Es war Montagspätnachmittag, und ich hatte mich in den letzten 24 Stunden nicht aus meinem Bett bewegt. Nachdem ich gestern Harrys Tweet gelesen hatte, hatte ich mir meine Jogginghose und einen dicken Pulli angezogen und mich dann ins Bett verkrochen.

Wo ich mich immer noch befand und mich weigerte, es zu verlassen.

Caro hatte schon mehrmals angerufen, aber ich hatte sie bisher ignoriert.

„Keine Ahnung", gab ich muffig zurück und schloss die Augen.

„Sam, komm schon, das darf nicht wieder so sein wie bei Nico damals."

„Bei Nico?!" Mit einem Schlag saß ich senkrecht im Bett. „Willst du mich verarschen?! Bei Nico?!?! Nico war ungefähr GAR nichts verglichen mit Harry!" Ich ließ mich wieder nach hinten plumpsen und jammerte: „Das damals war gar nichts im Gegensatz zu jetzt..."

Super, und wieder fingen die Tränen an, an meinen Schläfen hinunter in meine Haare zu kullern.
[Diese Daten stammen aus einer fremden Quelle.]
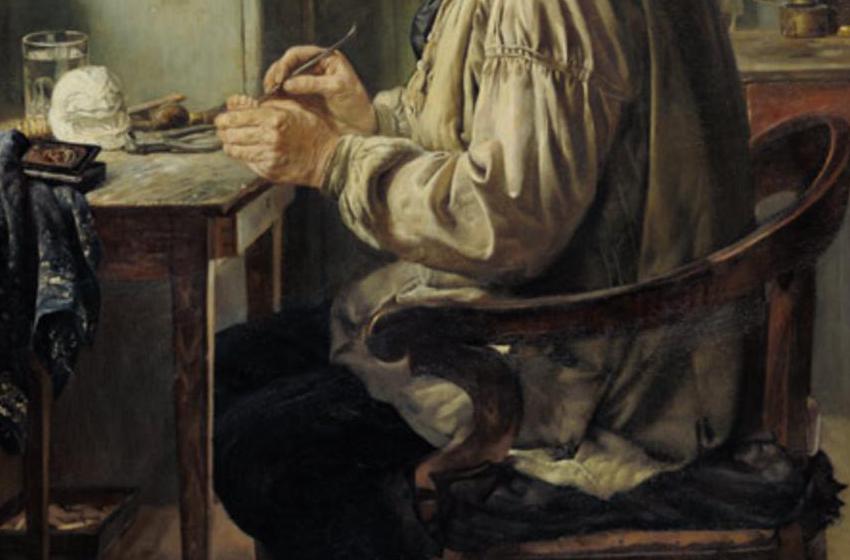 At what (x,y) coordinates should I click in order to perform the action: click on table. Please return your answer as a coordinate pair (x, y). Looking at the image, I should click on (148, 206), (183, 169), (191, 176), (125, 167).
Eigentlich müsste ich inzwischen mal leergeweint sein, aber irgendwie...war ich das nicht.

So ein Scheiß.

„Ich komm jetzt vorbei, okay?", fragte Caro und ich antwortete postwendend: „Nein, bitte, Ca... nimm's mir nicht übel, aber ich möchte jetzt alleine sein... ich will mit niemandem reden und mich auf vor niemandem rechtfertigen müssen..."

„Du musst dich vor mir nicht rechtfertigen", unterbrach mich Caro ein wenig entrüstet, aber ich entgegnete: „Doch, das muss ich. Ist dir das noch nicht aufgefallen? Ich muss mich ständig rechtfertigen, wieso ich irgendwas mache oder wieso ich mich in ihn verliebt habe. Ich kann doch auch nichts dagegen machen, Caro! Glaub mir, mir wäre es viel lieber, wenn ich mich in einen normalen  Jungen, der hier irgendwo in München wohnt, verliebt hätte – und nicht in so einen blöden, abgehobenen Weltstar."

Wütend schleuderte ich ein Kissen ans Fußende meines Bettes.

Toll, ich ließ meine Aggressionen aus, indem ich Kissen durch die Gegend warf. Sehr effektiv, Samantha, Wahnsinn.

Ich jaulte leise auf und meinte: „Ich leg jetzt auf, okay? Wenn was ist, dann schreib ich dir..."

„Okay, alles klar. Versuch bitte, auf andere Gedanken zu kommen, Süße, okay?"

„Hm jaa..."

„Bitte, Sam."

„Jahaaa! Ich geb mir Mühe!" Ich verdrehte die Augen über ihr Gluckenverhalten. Es war doch eh glasklar, dass ich nicht  auf andere Gedanken kommen würde.

Alles, woran ich denken konnte, war Harry.

Harry, wie er mich damals festgehalten hatte, nachdem er mich umgerannt hatte.

Harry, wie er gesagt hatte: Spürst du das auch?

Harry, der mich angestrahlt hatte, als er mich gesehen hat, wie ich in Moms Büro gefegt bin.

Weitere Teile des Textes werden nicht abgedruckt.